> _Material for this task_
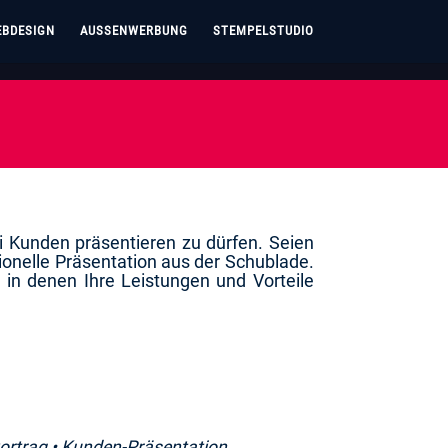
BDESIGN
AUSSENWERBUNG
STEMPELSTUDIO
i Kunden präsentieren zu dürfen. Seien
onelle Präsentation aus der Schublade.
 in denen Ihre Leistungen und Vorteile
vortrag • Kunden-Präsentation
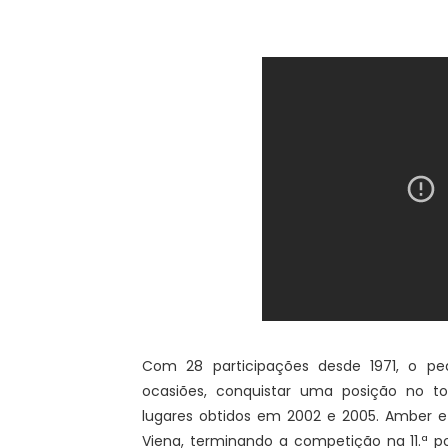
Com 28 participações desde 1971, o pe
ocasiões, conquistar uma posição no t
lugares obtidos em 2002 e 2005. Amber e
Viena, terminando a competição na 11.ª p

> _Aim of the task_
All lines that contain the word "Präsentation" should be copied from the listing.

> _Solution for this task_
onelle Präsentation aus der Schublade.
vortrag • Kunden-Präsentation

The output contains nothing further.